Devota correspondencia desde el corazón del Principado
Querida hermana en EL NUESTRO SEÑOR DE LAS PROCESIONES.
Aquí, en Punta Umbría, Huelva, en el seminario, seguimos reunidos con nuestras oraciones todos los curas, monjes y monjitas de Cataluña, País Vasco, Galicia y Andalucía. Un ambiente estupendo. Rezamos, oramos, cantamos. Y qué cuerpo místico nos une a todas.
Tú sabes que antesdeayer por la tarde hubo una manifestación civil en Pamplona contra los curas brutos vascos, contra el terrorismo. Según cuentan los periódicos, una barbaridad de gente. ¿Sabes tú qué hicimos nosotros aquí, como desagravio? Pues, a la misma hora en que empezó la manifestación en Pamplona contra los curas brutos, salimos en procesión todos los curas, monjes y monjitas reunidos en este seminario, que condenamos las brutadas de los curas brutos, pero que comprendemos la doctrina que hay detrás de sus brutadas; doctrina, no lo olvides, que es la nuestra. Y dimos vueltas y vueltas alrededor del seminario. Y los que con más fervor cantaban eran los curas no brutos del País Vasco.

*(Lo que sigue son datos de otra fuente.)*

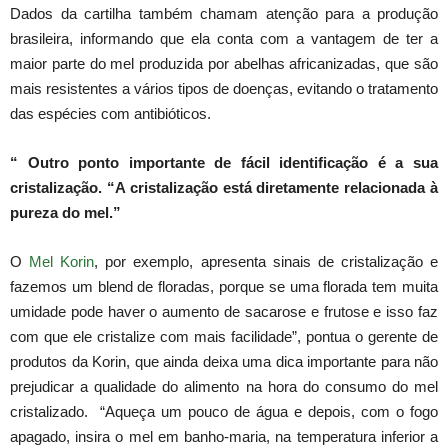
Dados da cartilha também chamam atenção para a produção
brasileira, informando que ela conta com a vantagem de ter a
maior parte do mel produzida por abelhas africanizadas, que são
mais resistentes a vários tipos de doenças, evitando o tratamento
das espécies com antibióticos.
“ Outro ponto importante de fácil identificação é a sua
cristalização. “A cristalização está diretamente relacionada à
pureza do mel.”
O
Mel Korin
, por exemplo, apresenta sinais de cristalização e
fazemos um blend de floradas, porque se uma florada tem muita
umidade pode haver o aumento de sacarose e frutose e isso faz
com que ele cristalize com mais facilidade”, pontua o gerente de
produtos da Korin, que ainda deixa uma dica importante para não
prejudicar a qualidade do alimento na hora do consumo do mel
cristalizado. “Aqueça um pouco de água e depois, com o fogo
apagado, insira o mel em banho-maria, na temperatura inferior a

¡Qué hermosa es una procesión! ¡Qué desagradable es una manifestación civil! Una procesión sabe de dogmas y sus pancartas respetan los dogmas conventuales y se redactan en lengua sagrada latina. Una manifestación, en cambio, no respeta dogmas y redacta sus pancartas en esa odiosa lengua civil.
¡Qué alto cantamos durante la procesión alrededor del seminario, en nuestras leguas sagradas: en el latín sagrado catalán, en latín sagrado vasco, en el latín sagrado gallego, en el latín sagrado andaluz!
Tu amada hermana en EL NUESTRO SEÑOR DE LAS PROCESIONES.